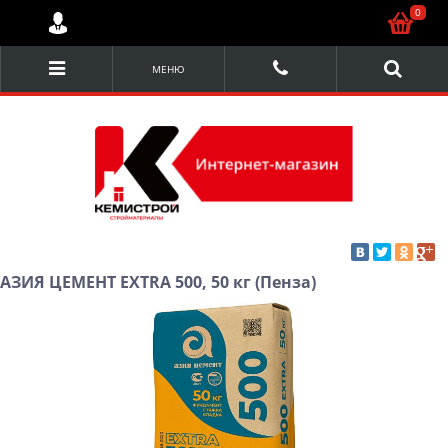
0
МЕНЮ
АЗИЯ ЦЕМЕНТ EXTRA 500, 50 кг (Пенза)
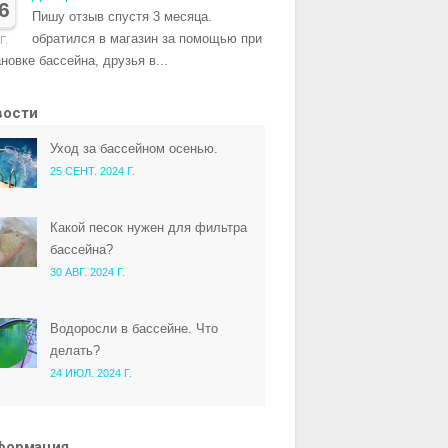
6
Пишу отзыв спустя 3 месяца.
обратился в магазин за помощью при
Г.
новке бассейна, друзья в...
вости
Уход за бассейном осенью.
25 СЕНТ. 2024 Г.
Какой песок нужен для фильтра
бассейна?
30 АВГ. 2024 Г.
Водоросли в бассейне. Что
делать?
24 ИЮЛ. 2024 Г.
формация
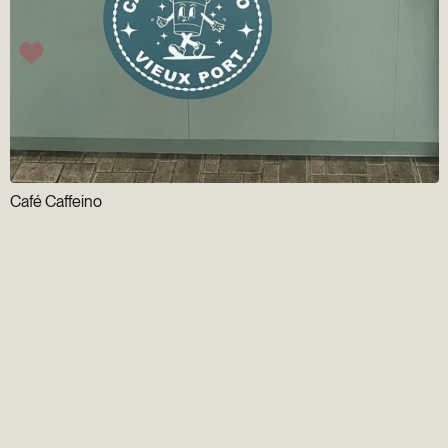
Café Caffeino
Infolettre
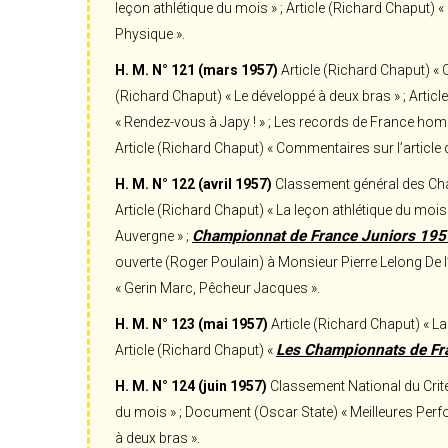
leçon athlétique du mois » ; Article (Richard Chaput) « 
Physique ».
H. M. N° 121 (mars 1957)
Article (Richard Chaput) « C
(Richard Chaput) « Le développé à deux bras » ; Article
« Rendez-vous à Japy ! » ; Les records de France homo
Article (Richard Chaput) « Commentaires sur l’article 
H. M. N° 122 (avril 1957)
Classement général des Champ
Article (Richard Chaput) « La leçon athlétique du mois
Championnat de France Juniors 1957
Auvergne » ;
ouverte (Roger Poulain) à Monsieur Pierre Lelong De l
« Gerin Marc, Pêcheur Jacques ».
H. M. N° 123 (mai 1957)
Article (Richard Chaput) « La 
Les Championnats de F
Article (Richard Chaput) «
H. M. N° 124 (juin 1957)
Classement National du Critér
du mois » ; Document (Oscar State) « Meilleures Perf
à deux bras ».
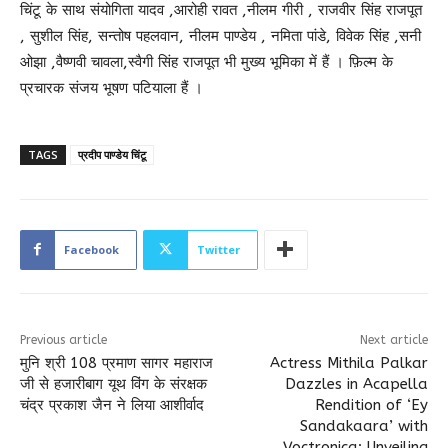
चिंटू के साथ संयोगिता यादव ,आरोही रावत ,नीलम गीरी , राजवीर सिंह राजपूत
, सुशील सिंह, सन्तोष पहलवान, नीलम पाण्डेय , नमिता पांडे, विवेक सिंह ,सनी
ओझा ,वैष्णवी चावला,स्वैगी सिंह राजपूत भी मुख्य भूमिका में हैं । फ़िल्म के
प्रचारक संजय भूषण पटियाला हैं ।
TAGS
प्रदीप पाण्डेय चिंटू
Facebook
Twitter
Previous article
Next article
मुनि श्री 108 प्रमाण सागर महाराज
Actress Mithila Palkar
जी से हजारीबाग यूथ विंग के संरक्षक
Dazzles in Acapella
चंद्र प्रकाश जैन ने लिया आशीर्वाद
Rendition of ‘Ey
Sandakaara’ with
Voctronica: Unveiling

********

§ **What this task involves**
Could the listing above be transcribed exactly, with the pictures left out?

§ **Expected answer**
0
МЕНЮ
АЗИЯ ЦЕМЕНТ EXTRA 500, 50 кг (Пенза)
6
Пишу отзыв спустя 3 месяца.
обратился в магазин за помощью при
Г.
новке бассейна, друзья в...
вости
Уход за бассейном осенью.
25 СЕНТ. 2024 Г.
Какой песок нужен для фильтра
бассейна?
30 АВГ. 2024 Г.
Водоросли в бассейне. Что
делать?
24 ИЮЛ. 2024 Г.
формация
Café Caffeino
Infolettre
leçon athlétique du mois » ; Article (Richard Chaput) « 
Physique ».
H. M. N° 121 (mars 1957)
Article (Richard Chaput) « C
(Richard Chaput) « Le développé à deux bras » ; Article
« Rendez-vous à Japy ! » ; Les records de France homo
Article (Richard Chaput) « Commentaires sur l’article 
H. M. N° 122 (avril 1957)
Classement général des Champ
Article (Richard Chaput) « La leçon athlétique du mois
Championnat de France Juniors 1957
Auvergne » ;
ouverte (Roger Poulain) à Monsieur Pierre Lelong De l
« Gerin Marc, Pêcheur Jacques ».
H. M. N° 123 (mai 1957)
Article (Richard Chaput) « La 
Les Championnats de F
Article (Richard Chaput) «
H. M. N° 124 (juin 1957)
Classement National du Critér
du mois » ; Document (Oscar State) « Meilleures Perf
à deux bras ».
चिंटू के साथ संयोगिता यादव ,आरोही रावत ,नीलम गीरी , राजवीर सिंह राजपूत
, सुशील सिंह, सन्तोष पहलवान, नीलम पाण्डेय , नमिता पांडे, विवेक सिंह ,सनी
ओझा ,वैष्णवी चावला,स्वैगी सिंह राजपूत भी मुख्य भूमिका में हैं । फ़िल्म के
प्रचारक संजय भूषण पटियाला हैं ।
TAGS
प्रदीप पाण्डेय चिंटू
Facebook
Twitter
Previous article
Next article
मुनि श्री 108 प्रमाण सागर महाराज
Actress Mithila Palkar
जी से हजारीबाग यूथ विंग के संरक्षक
Dazzles in Acapella
चंद्र प्रकाश जैन ने लिया आशीर्वाद
Rendition of ‘Ey
Sandakaara’ with
Voctronica: Unveiling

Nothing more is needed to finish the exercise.